Mención de Iván Cepeda en computador de las Farc no fue un montaje

22/02/2026

Una investigación de La Silla Vacía, con el apoyo de La Liga Contra el Silencio, revela que los archivos de Raúl Reyes, en los que se menciona a Cepeda, muestran el interés de las Farc, entonces aún en armas, en coordinar con el candidato una marcha en 2008. Cepeda ha dicho que los archivos fueron manipulados por el DAS, pero la metadata y la cronología de los documentos oficiales demuestran que su defensa —según la cual su nombre fue sembrado en los computadores incautados en la selva— no se sostiene.

Por Jineth Prieto

Por pedido del compañero Iván Cepeda estoy coordinando la unidad de las marchas que se harán en todos los países el próximo 6 de marzo”, escribió Inés Graciela Dorado, alias Ingrid Storgen, el 18 de febrero de 2008 en una comunicación a las Farc.

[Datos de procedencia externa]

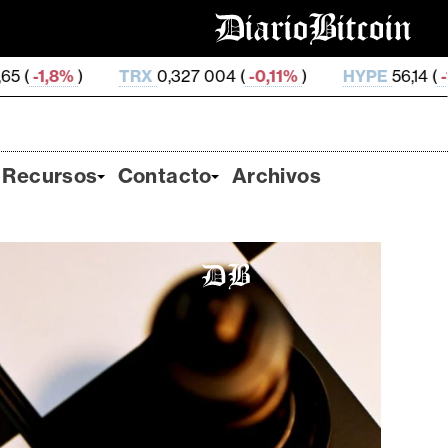
RX
0,327 004 (
-0,11%
)
HYPE
56,14 (
-1,07%
)
DOG
Recursos
Contacto
Archivos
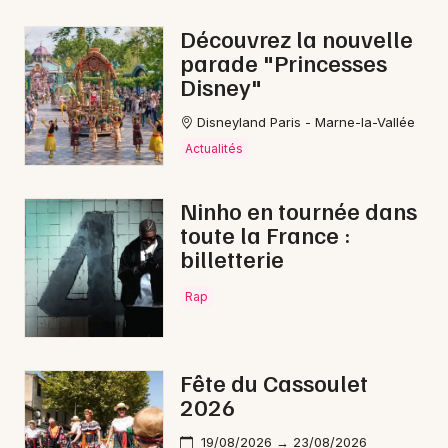
Fêtes en Occitanie
Découvrez la nouvelle
parade "Princesses
Disney"
Disneyland Paris - Marne-la-Vallée
Newsletter des sorties
Actualités
Artistes en tournée
Ninho en tournée dans
toute la France :
Actus à Narbonne
billetterie
Magazine à Narbonne
Rap
Fête du Cassoulet
2026
19/08/2026 → 23/08/2026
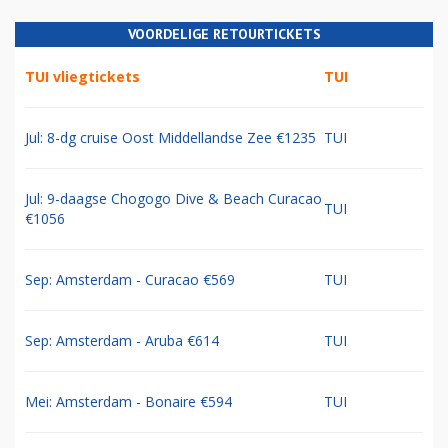
VOORDELIGE RETOURTICKETS
TUI vliegtickets
TUI
Jul: 8-dg cruise Oost Middellandse Zee €1235
TUI
Jul: 9-daagse Chogogo Dive & Beach Curacao
TUI
€1056
Sep: Amsterdam - Curacao €569
TUI
Sep: Amsterdam - Aruba €614
TUI
Mei: Amsterdam - Bonaire €594
TUI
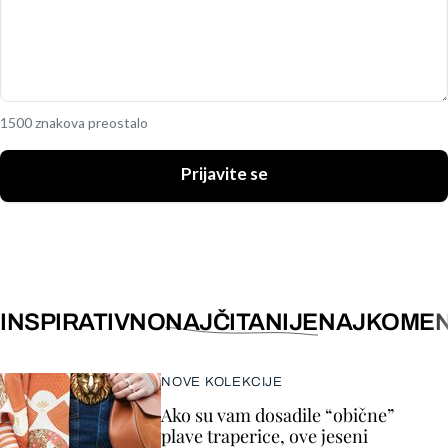
1500 znakova preostalo
Prijavite se
INSPIRATIVNO
NAJČITANIJE
NAJKOMEN
NOVE KOLEKCIJE
Ako su vam dosadile “obične”
plave traperice, ove jeseni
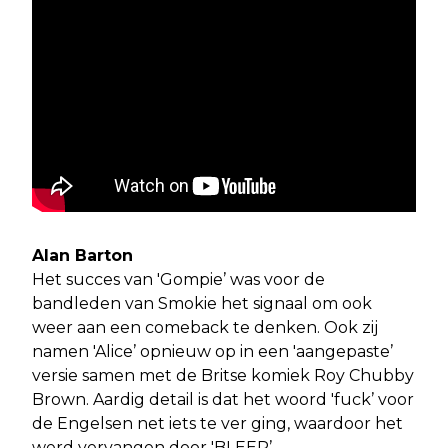
Alan Barton
Het succes van 'Gompie’ was voor de
bandleden van Smokie het signaal om ook
weer aan een comeback te denken. Ook zij
namen 'Alice’ opnieuw op in een 'aangepaste’
versie samen met de Britse komiek Roy Chubby
Brown. Aardig detail is dat het woord 'fuck’ voor
de Engelsen net iets te ver ging, waardoor het
werd vervangen door 'BLEEP’.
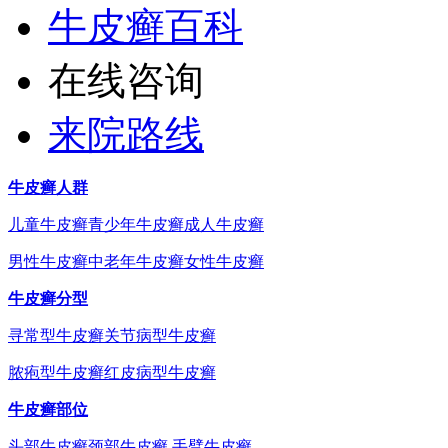
牛皮癣百科
在线咨询
来院路线
牛皮癣人群
儿童牛皮癣
青少年牛皮癣
成人牛皮癣
男性牛皮癣
中老年牛皮癣
女性牛皮癣
牛皮癣分型
寻常型牛皮癣
关节病型牛皮癣
脓疱型牛皮癣
红皮病型牛皮癣
牛皮癣部位
头部牛皮癣
颈部牛皮癣
手臂牛皮癣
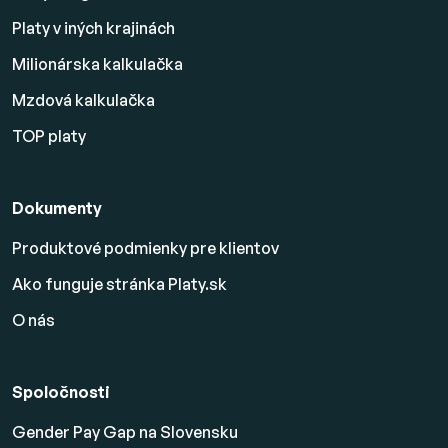
Platy v iných krajinách
Milionárska kalkulačka
Mzdová kalkulačka
TOP platy
Dokumenty
Produktové podmienky pre klientov
Ako funguje stránka Platy.sk
O nás
Spoločnosti
Gender Pay Gap na Slovensku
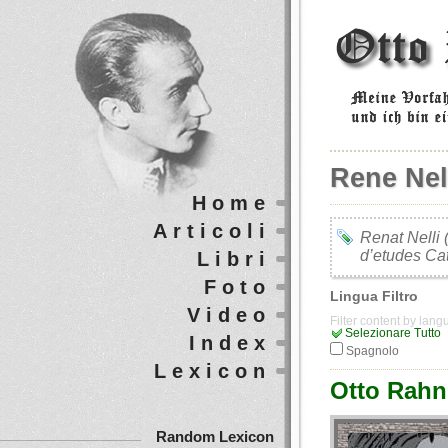
Rene Nel
Home
Articoli
Renat Nelli 
d’etudes Cat
Libri
Foto
Lingua Filtro
Video
Filter content by lan
Selezionare Tutto
Index
Spagnolo
Lexicon
Otto Rahn 
Random Lexicon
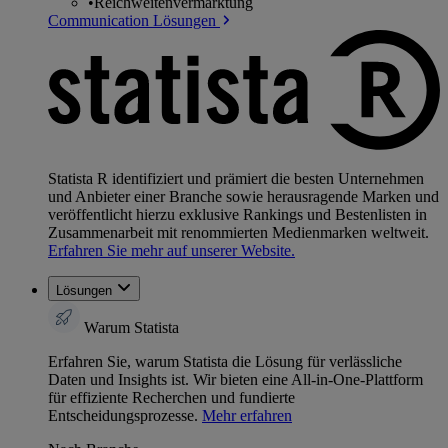
•
Reichweitenvermarktung
Communication Lösungen
Statista R identifiziert und prämiert die besten Unternehmen
und Anbieter einer Branche sowie herausragende Marken und
veröffentlicht hierzu exklusive Rankings und Bestenlisten in
Zusammenarbeit mit renommierten Medienmarken weltweit.
Erfahren Sie mehr auf unserer Website.
Lösungen
Warum Statista
Erfahren Sie, warum Statista die Lösung für verlässliche
Daten und Insights ist. Wir bieten eine All-in-One-Plattform
für effiziente Recherchen und fundierte
Entscheidungsprozesse.
Mehr erfahren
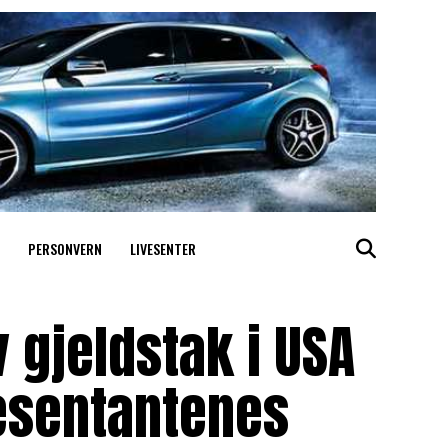
PERSONVERN
LIVESENTER
 gjeldstak i USA
esentantenes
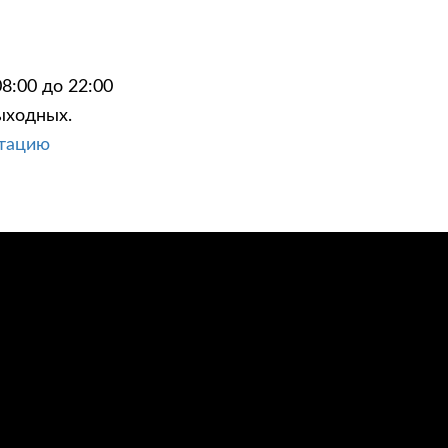
8:00 до 22:00
ыходных.
ЦИИ
КОНТАКТЫ
ьтацию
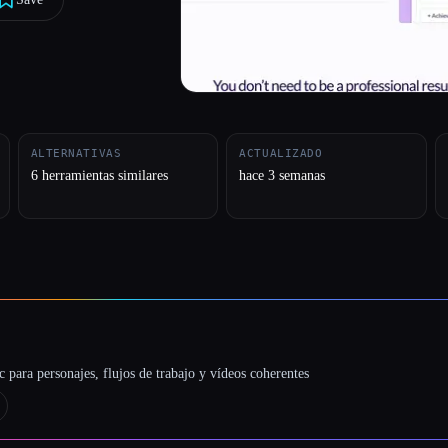
ALTERNATIVAS
ACTUALIZADO
6 herramientas similares
hace 3 semanas
 para personajes, flujos de trabajo y vídeos coherentes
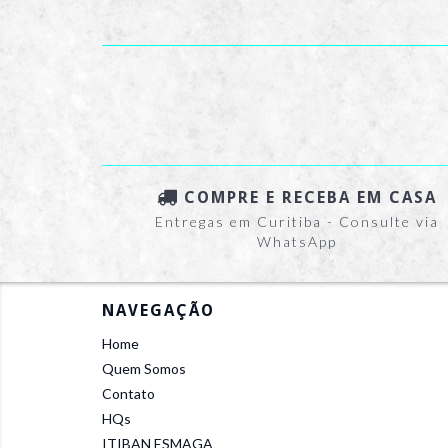
COMPRE E RECEBA EM CASA
Entregas em Curitiba - Consulte via
WhatsApp
NAVEGAÇÃO
Home
Quem Somos
Contato
HQs
ITIBAN ESMAGA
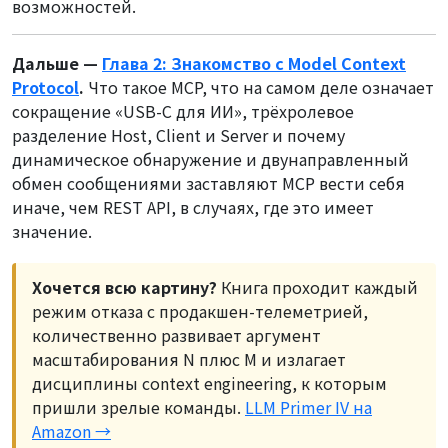
возможностей.
Дальше —
Глава 2: Знакомство с Model Context
Protocol
.
Что такое MCP, что на самом деле означает
сокращение «USB-C для ИИ», трёхролевое
разделение Host, Client и Server и почему
динамическое обнаружение и двунаправленный
обмен сообщениями заставляют MCP вести себя
иначе, чем REST API, в случаях, где это имеет
значение.
Хочется всю картину?
Книга проходит каждый
режим отказа с продакшен-телеметрией,
количественно развивает аргумент
масштабирования N плюс M и излагает
дисциплины context engineering, к которым
пришли зрелые команды.
LLM Primer IV на
Amazon →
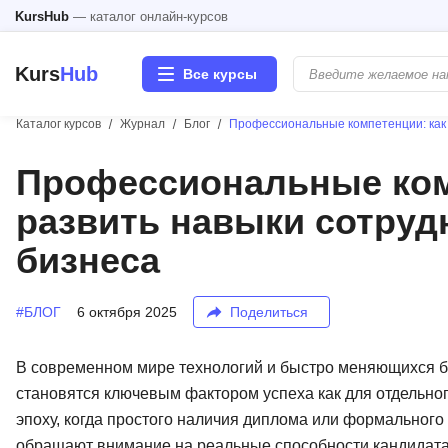
KursHub
— каталог онлайн-курсов
Kurs
Hub
Все курсы
Каталог курсов
Журнал
Блог
Профессиональные компетенции: как 
Разработка
Профессиональные комп
развить навыки сотруд
Маркетинг
бизнеса
Дизайн
#БЛОГ
6 октября 2025
Поделиться
Аналитика
Менеджмент
В современном мире технологий и быстро меняющихся 
становятся ключевым фактором успеха как для отдельног
Иностранные языки
эпоху, когда простого наличия диплома или формальног
обращают внимание на реальные способности кандидата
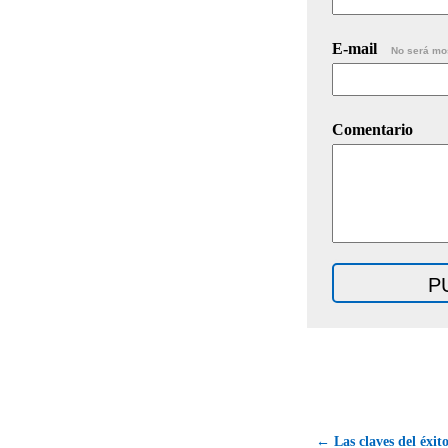
E-mail
No será mo
Comentario
← Las claves del éxit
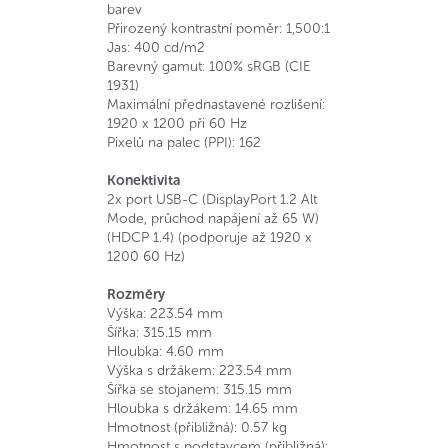
barev
Přirozený kontrastní poměr: 1,500:1
Jas: 400 cd/m2
Barevný gamut: 100% sRGB (CIE
1931)
Maximální přednastavené rozlišení:
1920 x 1200 při 60 Hz
Pixelů na palec (PPI): 162
Konektivita
2x port USB-C (DisplayPort 1.2 Alt
Mode, průchod napájení až 65 W)
(HDCP 1.4) (podporuje až 1920 x
1200 60 Hz)
Rozměry
Výška: 223.54 mm
Šířka: 315.15 mm
Hloubka: 4.60 mm
Výška s držákem: 223.54 mm
Šířka se stojanem: 315.15 mm
Hloubka s držákem: 14.65 mm
Hmotnost (přibližná): 0.57 kg
Hmotnost s podstavcem (přibližná):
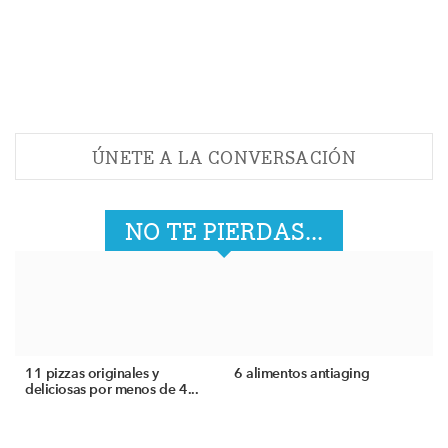
ÚNETE A LA CONVERSACIÓN
NO TE PIERDAS...
11 pizzas originales y
6 alimentos antiaging
deliciosas por menos de 4...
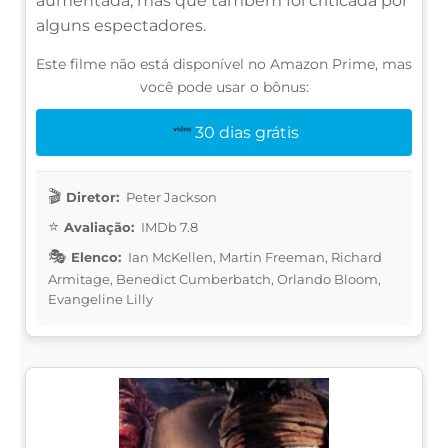
aumentada, mas que também foi criticada por
alguns espectadores.
Este filme não está disponível no Amazon Prime, mas
você pode usar o bônus:
30 dias grátis
Diretor:
Peter Jackson
Avaliação:
IMDb 7.8
Elenco:
Ian McKellen, Martin Freeman, Richard
Armitage, Benedict Cumberbatch, Orlando Bloom,
Evangeline Lilly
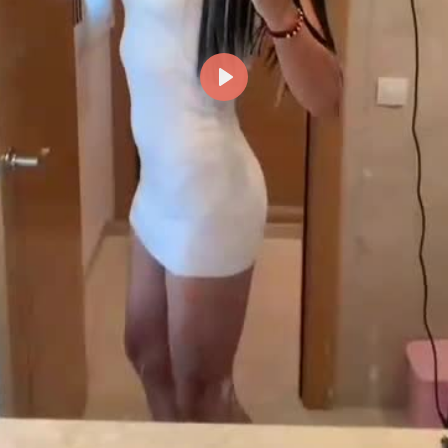
Reproducir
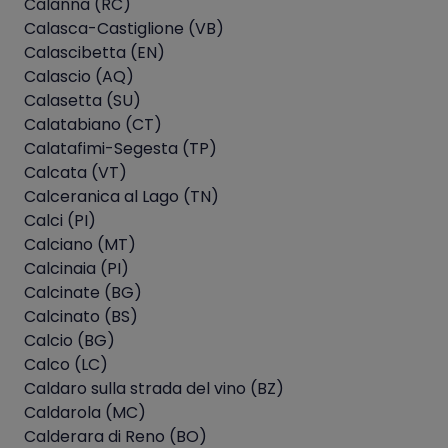
Calanna (RC)
Calasca-Castiglione (VB)
Calascibetta (EN)
Calascio (AQ)
Calasetta (SU)
Calatabiano (CT)
Calatafimi-Segesta (TP)
Calcata (VT)
Calceranica al Lago (TN)
Calci (PI)
Calciano (MT)
Calcinaia (PI)
Calcinate (BG)
Calcinato (BS)
Calcio (BG)
Calco (LC)
Caldaro sulla strada del vino (BZ)
Caldarola (MC)
Calderara di Reno (BO)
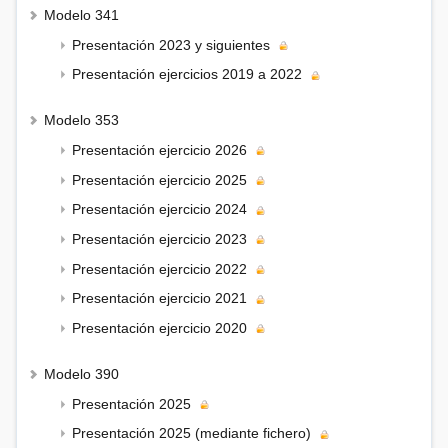
Modelo 341
Presentación 2023 y siguientes
Presentación ejercicios 2019 a 2022
Modelo 353
Presentación ejercicio 2026
Presentación ejercicio 2025
Presentación ejercicio 2024
Presentación ejercicio 2023
Presentación ejercicio 2022
Presentación ejercicio 2021
Presentación ejercicio 2020
Modelo 390
Presentación 2025
Presentación 2025 (mediante fichero)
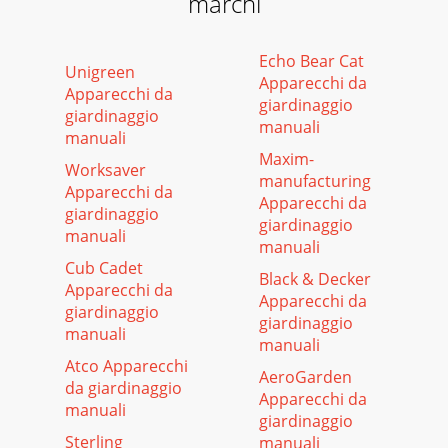
marchi
Echo Bear Cat
Unigreen
Apparecchi da
Apparecchi da
giardinaggio
giardinaggio
manuali
manuali
Maxim-
Worksaver
manufacturing
Apparecchi da
Apparecchi da
giardinaggio
giardinaggio
manuali
manuali
Cub Cadet
Black & Decker
Apparecchi da
Apparecchi da
giardinaggio
giardinaggio
manuali
manuali
Atco Apparecchi
AeroGarden
da giardinaggio
Apparecchi da
manuali
giardinaggio
Sterling
manuali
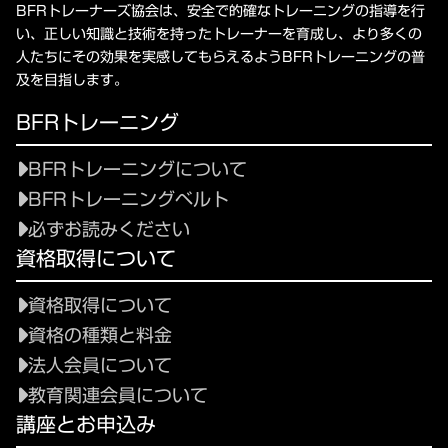
BFRトレーナーズ協会は、安全で的確なトレーニングの指導を行
い、正しい知識と技術を持ったトレーナーを育成し、より多くの
人たちにその効果を実感してもらえるようBFRトレーニングの普
及を目指します。
BFRトレーニング
BFRトレーニングについて
BFRトレーニングベルト
必ずお読みください
資格取得について
資格取得について
資格の種類と料金
法人会員について
教育関連会員について
講座とお申込み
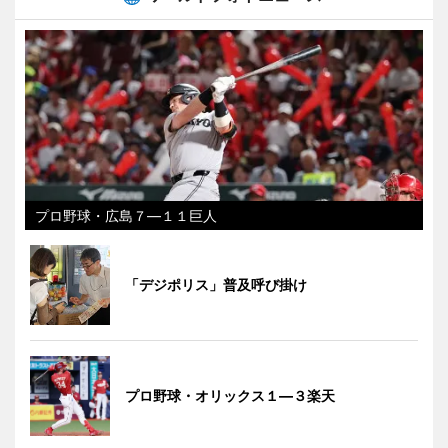
プロ野球・広島７―１１巨人
「デジポリス」普及呼び掛け
プロ野球・オリックス１―３楽天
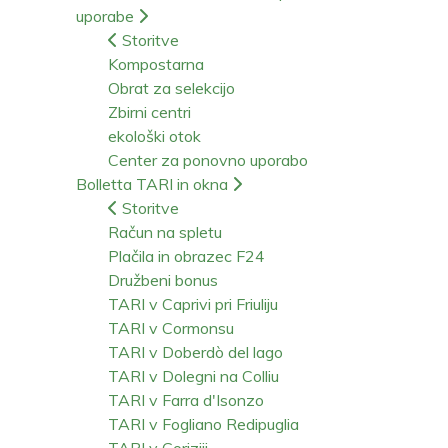
uporabe
Storitve
Kompostarna
Obrat za selekcijo
Zbirni centri
ekološki otok
Center za ponovno uporabo
Bolletta TARI in okna
Storitve
Račun na spletu
Plačila in obrazec F24
Družbeni bonus
TARI v Caprivi pri Friuliju
TARI v Cormonsu
TARI v Doberdò del lago
TARI v Dolegni na Colliu
TARI v Farra d'Isonzo
TARI v Fogliano Redipuglia
TARI v Goriziji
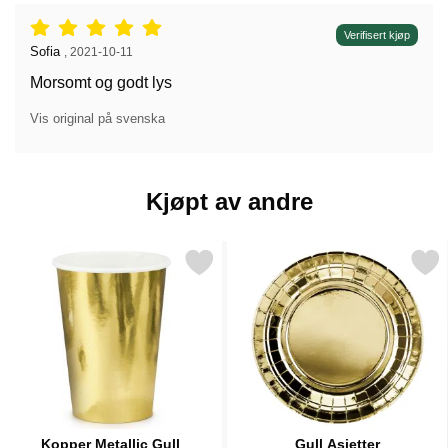
Vurdering: 5 stjerne av 5,
Verifisert kjøp
Anmeldelse av:
Sofia
,
2021-10-11
Morsomt og godt lys
Vis original på svenska
Kjøpt av andre
Merk kopper Metallic Gull som favoritt
Merk gull Asjetter 
Kopper Metallic Gull
Gull Asjetter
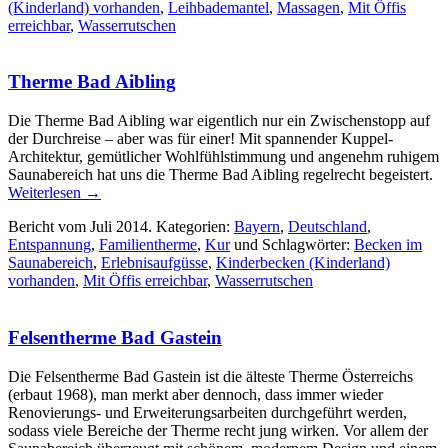
(Kinderland) vorhanden
,
Leihbademantel
,
Massagen
,
Mit Öffis
erreichbar
,
Wasserrutschen
Therme Bad Aibling
Die Therme Bad Aibling war eigentlich nur ein Zwischenstopp auf
der Durchreise – aber was für einer! Mit spannender Kuppel-
Architektur, gemütlicher Wohlfühlstimmung und angenehm ruhigem
Saunabereich hat uns die Therme Bad Aibling regelrecht begeistert.
Weiterlesen
→
Bericht vom Juli 2014. Kategorien:
Bayern
,
Deutschland
,
Entspannung
,
Familientherme
,
Kur
und Schlagwörter:
Becken im
Saunabereich
,
Erlebnisaufgüsse
,
Kinderbecken (Kinderland)
vorhanden
,
Mit Öffis erreichbar
,
Wasserrutschen
Felsentherme Bad Gastein
Die Felsentherme Bad Gastein ist die älteste Therme Österreichs
(erbaut 1968), man merkt aber dennoch, dass immer wieder
Renovierungs- und Erweiterungsarbeiten durchgeführt werden,
sodass viele Bereiche der Therme recht jung wirken. Vor allem der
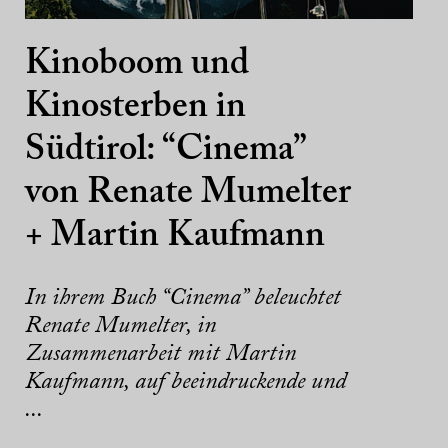
Kinoboom und
Kinosterben in
Südtirol: “Cinema”
von Renate Mumelter
+ Martin Kaufmann
In ihrem Buch “Cinema” beleuchtet
Renate Mumelter, in
Zusammenarbeit mit Martin
Kaufmann, auf beeindruckende und
...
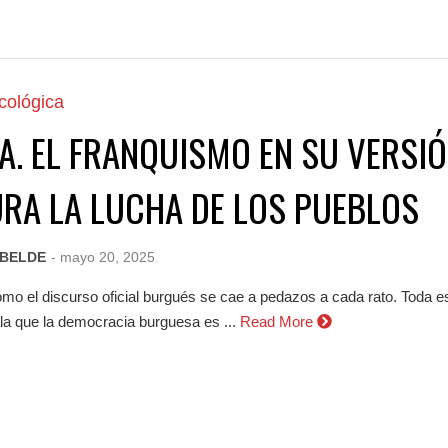
cológica
A. EL FRANQUISMO EN SU VERSI
RA LA LUCHA DE LOS PUEBLOS
EBELDE
- mayo 20, 2025
mo el discurso oficial burgués se cae a pedazos a cada rato. Toda 
a que la democracia burguesa es ...
Read More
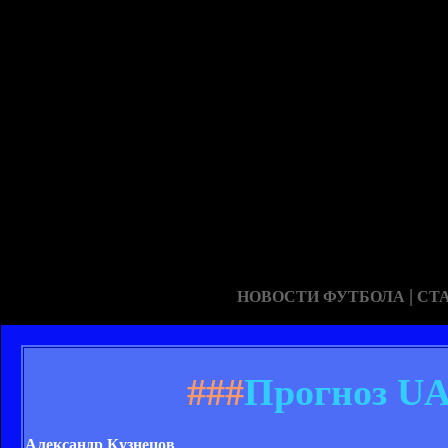
|
НОВОСТИ ФУТБОЛА
СТ
###
Прогноз UA
Александр Кузнецов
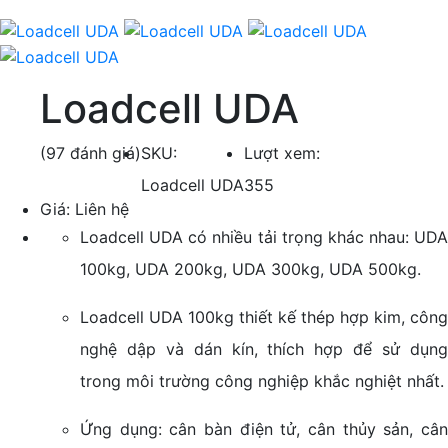
Loadcell UDA
(97 đánh giá)
SKU:
Lượt xem:
Loadcell UDA
355
Giá:
Liên hệ
Loadcell UDA có nhiều tải trọng khác nhau: UDA
100kg, UDA 200kg, UDA 300kg, UDA 500kg.
Loadcell UDA 100kg thiết kế thép hợp kim, công
nghệ dập và dán kín, thích hợp để sử dụng
trong môi trường công nghiệp khắc nghiệt nhất.
Ứng dụng: cân bàn điện tử, cân thủy sản, cân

El mensaje fue encontrado solo dos semanas después en uno de los dispositivos electrónicos (entre computadores, discos duros y memorias USB) que recuperó el Ejército de Colombia en Ecuador, tras un bombardeo al campamento de alias Raúl Reyes, miembro del secretariado de la entonces guerrilla. 

Reyes era el segundo al mando de las Farc y, antes de su muerte coordinaba la labor de células de la guerrilla en 16 países de Latinoamérica y Europa, y las comunicaciones externas de las Farc.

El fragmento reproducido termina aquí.